Tout à l'heure, Monsieur Baader a insisté sur l'attachement de son groupe à la proposition de la minorité XVII qu'il a déposée à l'article 2 lettre d. Cette proposition vise à réduire la quote-part de l'Etat et la quote-part fiscale à 10 pour cent. Là aussi, la commission - je le dis d'entrée de cause - combat cette proposition pour deux raisons. D'une part, faut-il inscrire une telle proportion dans un arrêté fédéral? Si oui, pourquoi 10 pour cent et non pas 12 ou 15 pour cent? Il y a certainement une part d'arbitraire qui n'a rien à voir avec les objectifs généraux du pays. D'autre part, cela tient en tout cas à la formulation du texte, parce qu'on demande d'"abaisser .... à" et on peut se poser la question de savoir si ce n'est pas d'"abaisser .... de 10 pour cent". Je ne parle [PAGE 841] pas non plus du fait que cette proposition d'amendement ne dit pas dans quel secteur il faut couper, alors même que le porte-parole du groupe UDC a reproché aux propositions de la commission et au projet du Conseil fédéral de ne pas être suffisamment précis.

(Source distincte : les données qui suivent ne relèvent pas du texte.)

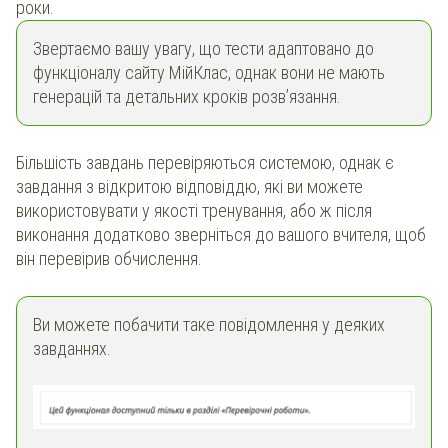
роки.
Звертаємо вашу увагу, що тести адаптовано до
функціоналу сайту МійКлас, однак вони не мають
генерацій та детальних кроків розв’язання.
Більшість завдань перевіряються системою, однак є
завдання з відкритою відповіддю, які ви можете
використовувати у якості тренування, або ж після
виконання додатково зверніться до вашого вчителя, щоб
він перевірив обчислення.
Ви можете побачити таке повідомлення у деяких
завданнях.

J'aimerais émettre quelques considérations à propos de l'intervention de Monsieur Speck, qui a fonctionné comme président de la commission spéciale et qui nous a expliqué pourquoi, au sein de la commission, il avait, avec sa voix prépondérante comme président, permis à notre Parlement de se saisir de ce projet d'arrêté fédéral de telle manière qu'il puisse exercer les prérogatives que lui attribue la loi. Il faut quand même constater que son groupe annonce d'ores et déjà qu'il rejettera cet arrêté au vote sur l'ensemble. Et alors, on peut se poser la question de savoir ce qu'il adviendrait de notre propre rôle parlementaire si, après avoir fait semblant de nous saisir de cette compétence, nous y renoncions. C'est la raison pour laquelle là aussi, qu'il s'agisse de l'entrée en matière ou du vote sur l'ensemble, on ne peut pas partager ce point de vue.

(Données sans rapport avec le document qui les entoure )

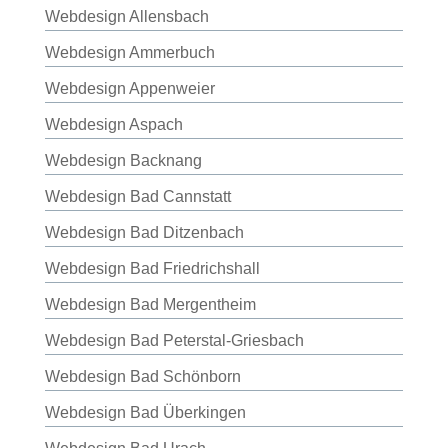
Webdesign Allensbach
Webdesign Ammerbuch
Webdesign Appenweier
Webdesign Aspach
Webdesign Backnang
Webdesign Bad Cannstatt
Webdesign Bad Ditzenbach
Webdesign Bad Friedrichshall
Webdesign Bad Mergentheim
Webdesign Bad Peterstal-Griesbach
Webdesign Bad Schönborn
Webdesign Bad Überkingen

Je ne vais pas revenir ici sur les autres interventions des différents porte-parole des groupes; il y a des philosophies différentes du pays. Mais comme l'ont relevé les porte-parole des groupes démocrate-chrétien et radical-libéral, nous devons affronter nos défis, nous devons assumer nos responsabilités. La majorité de la commission estime que le Parlement ne peut pas purement et simplement renoncer à l'établissement d'un programme - vague ou précis -, car ce serait la négation même d'un état de dialogue au sein de notre pays.

Par conséquent, je vous propose au nom de la majorité de la commission de rejeter les deux propositions, celle de non-entrée en matière et celle de renvoi.